_WHAT YOU NEED TO DO:_
Within the listing below, please show every line carrying the string "Catalyseur".

_RECORDS FOR THE TASK:_
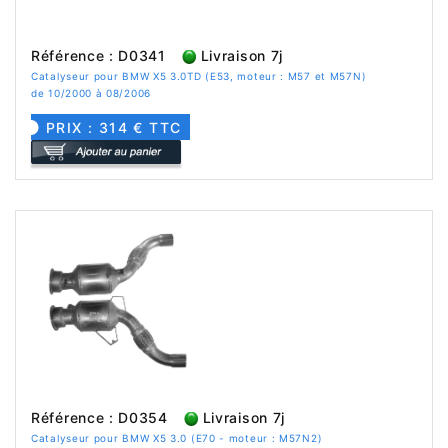
Référence : D0341
Livraison 7j
Catalyseur pour BMW X5 3.0TD (E53, moteur : M57 et M57N)
de 10/2000 à 08/2006
PRIX : 314 € TTC
Référence : D0354
Livraison 7j
Catalyseur pour BMW X5 3.0 (E70 - moteur : M57N2)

_EXERCISE ANSWER:_
Catalyseur pour BMW X5 3.0TD (E53, moteur : M57 et M57N)
Catalyseur pour BMW X5 3.0 (E70 - moteur : M57N2)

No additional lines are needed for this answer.